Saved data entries
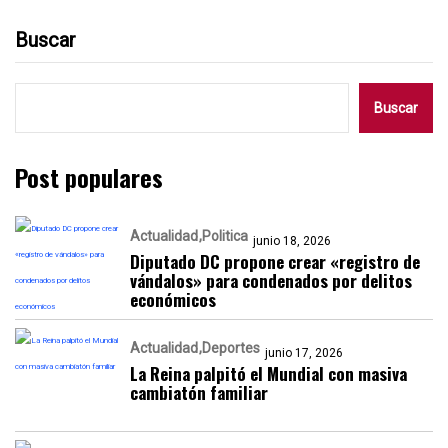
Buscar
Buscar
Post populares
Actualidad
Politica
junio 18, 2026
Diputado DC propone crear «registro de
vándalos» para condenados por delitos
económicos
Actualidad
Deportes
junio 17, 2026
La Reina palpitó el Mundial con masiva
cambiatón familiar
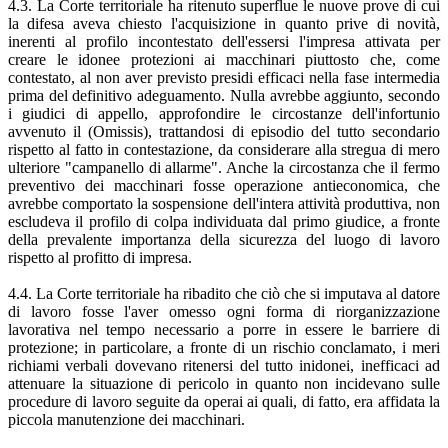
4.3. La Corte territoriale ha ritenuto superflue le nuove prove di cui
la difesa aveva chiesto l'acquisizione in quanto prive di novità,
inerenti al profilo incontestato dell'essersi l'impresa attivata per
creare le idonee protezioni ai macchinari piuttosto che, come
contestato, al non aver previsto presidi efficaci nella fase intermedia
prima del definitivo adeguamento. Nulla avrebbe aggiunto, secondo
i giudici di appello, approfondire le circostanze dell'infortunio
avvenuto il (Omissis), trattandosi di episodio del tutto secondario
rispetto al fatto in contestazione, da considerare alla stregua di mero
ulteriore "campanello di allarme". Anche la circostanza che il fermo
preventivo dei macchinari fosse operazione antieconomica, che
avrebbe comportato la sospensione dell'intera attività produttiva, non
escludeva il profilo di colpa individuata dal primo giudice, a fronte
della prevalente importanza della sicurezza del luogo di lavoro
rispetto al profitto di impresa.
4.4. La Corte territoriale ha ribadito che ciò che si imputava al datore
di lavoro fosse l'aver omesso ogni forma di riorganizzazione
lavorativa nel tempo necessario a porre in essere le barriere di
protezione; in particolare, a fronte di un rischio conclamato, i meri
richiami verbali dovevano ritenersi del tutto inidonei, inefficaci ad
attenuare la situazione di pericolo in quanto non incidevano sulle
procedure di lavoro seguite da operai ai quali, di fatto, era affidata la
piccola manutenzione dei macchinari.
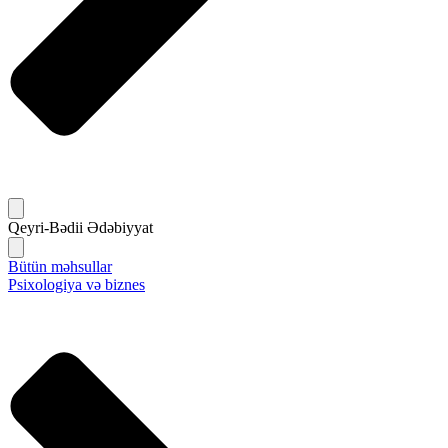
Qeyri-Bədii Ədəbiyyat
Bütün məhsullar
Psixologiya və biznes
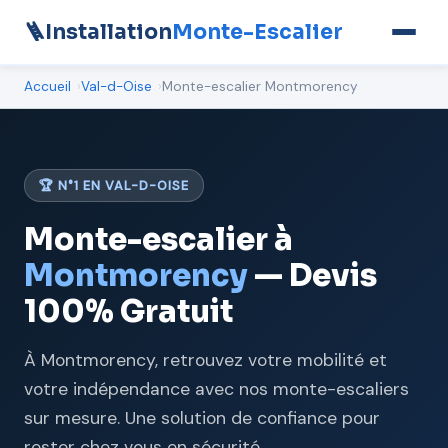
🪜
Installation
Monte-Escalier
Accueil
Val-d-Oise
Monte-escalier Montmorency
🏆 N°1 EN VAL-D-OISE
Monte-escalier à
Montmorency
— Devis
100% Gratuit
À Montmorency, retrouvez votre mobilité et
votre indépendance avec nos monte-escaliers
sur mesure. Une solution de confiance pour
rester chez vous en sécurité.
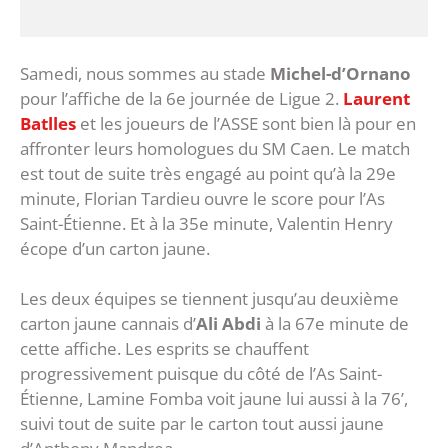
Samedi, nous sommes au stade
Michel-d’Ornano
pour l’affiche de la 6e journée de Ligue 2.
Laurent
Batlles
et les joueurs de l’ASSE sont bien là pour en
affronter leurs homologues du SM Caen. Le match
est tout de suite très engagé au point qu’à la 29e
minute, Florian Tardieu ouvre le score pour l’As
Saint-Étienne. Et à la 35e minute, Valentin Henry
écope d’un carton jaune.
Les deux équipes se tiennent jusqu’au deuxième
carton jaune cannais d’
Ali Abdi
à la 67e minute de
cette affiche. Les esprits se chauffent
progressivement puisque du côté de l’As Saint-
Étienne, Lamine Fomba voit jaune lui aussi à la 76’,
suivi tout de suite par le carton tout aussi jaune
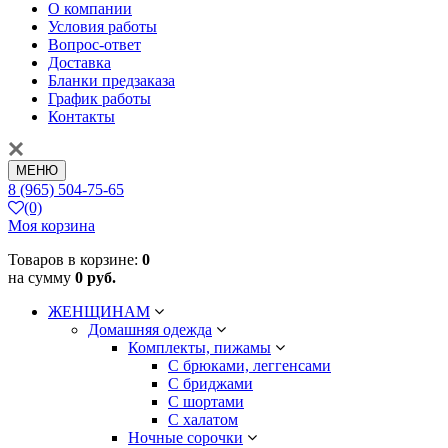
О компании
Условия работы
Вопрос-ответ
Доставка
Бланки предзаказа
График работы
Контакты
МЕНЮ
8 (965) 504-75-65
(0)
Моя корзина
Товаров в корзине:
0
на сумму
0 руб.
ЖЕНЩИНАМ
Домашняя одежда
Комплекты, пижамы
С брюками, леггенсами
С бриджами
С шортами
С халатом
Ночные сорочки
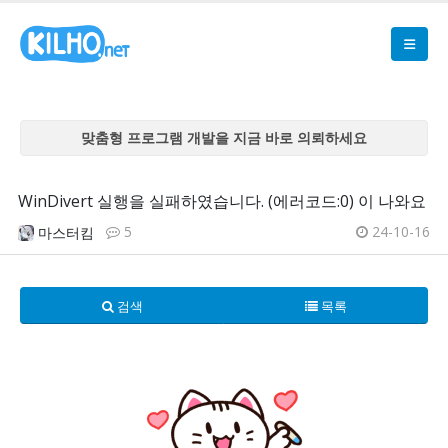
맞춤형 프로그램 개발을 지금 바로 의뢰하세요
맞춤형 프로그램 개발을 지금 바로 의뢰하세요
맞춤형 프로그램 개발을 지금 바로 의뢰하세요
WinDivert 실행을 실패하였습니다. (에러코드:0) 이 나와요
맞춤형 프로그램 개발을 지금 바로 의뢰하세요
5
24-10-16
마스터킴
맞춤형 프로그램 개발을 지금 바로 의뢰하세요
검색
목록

Goal of the exercise
Output only the lines from the one that contains "Условия работы" to the end of the entries above, both end lines included, and drop the pictures.

Solution for this problem
Условия работы
Вопрос-ответ
Доставка
Бланки предзаказа
График работы
Контакты
МЕНЮ
8 (965) 504-75-65
(0)
Моя корзина
Товаров в корзине:
0
на сумму
0 руб.
ЖЕНЩИНАМ
Домашняя одежда
Комплекты, пижамы
С брюками, леггенсами
С бриджами
С шортами
С халатом
Ночные сорочки
맞춤형 프로그램 개발을 지금 바로 의뢰하세요
맞춤형 프로그램 개발을 지금 바로 의뢰하세요
맞춤형 프로그램 개발을 지금 바로 의뢰하세요
WinDivert 실행을 실패하였습니다. (에러코드:0) 이 나와요
맞춤형 프로그램 개발을 지금 바로 의뢰하세요
5
24-10-16
마스터킴
맞춤형 프로그램 개발을 지금 바로 의뢰하세요
검색
목록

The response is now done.